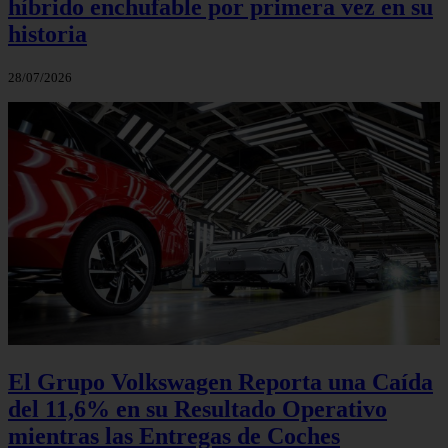
híbrido enchufable por primera vez en su
historia
28/07/2026
El Grupo Volkswagen Reporta una Caída
del 11,6% en su Resultado Operativo
mientras las Entregas de Coches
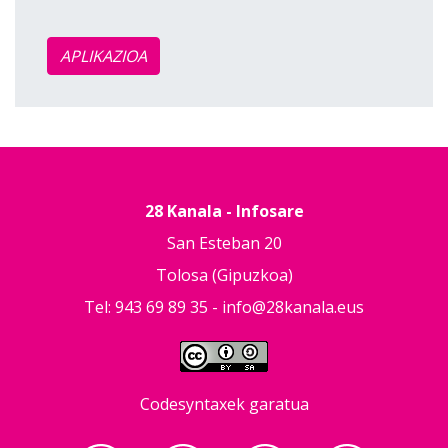
APLIKAZIOA
28 Kanala - Infosare
San Esteban 20
Tolosa (Gipuzkoa)
Tel: 943 69 89 35 -
info@28kanala.eus
Codesyntaxek garatua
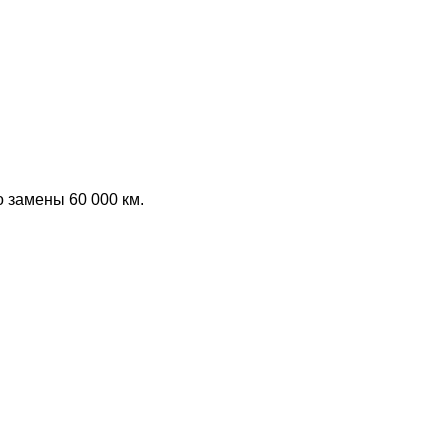
 замены 60 000 км.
==============================
**WHAT THE EXERCISE ASKS**
Everything in the entries above should be transcribed exactly, apart from the pictures.

**YOUR SOLUTION**
híbrido enchufable por primera vez en su
historia
28/07/2026
El Grupo Volkswagen Reporta una Caída
del 11,6% en su Resultado Operativo
mientras las Entregas de Coches
APLIKAZIOA
28 Kanala - Infosare
San Esteban 20
Tolosa (Gipuzkoa)
Tel: 943 69 89 35 -
info@28kanala.eus
Codesyntaxek garatua
 замены 60 000 км.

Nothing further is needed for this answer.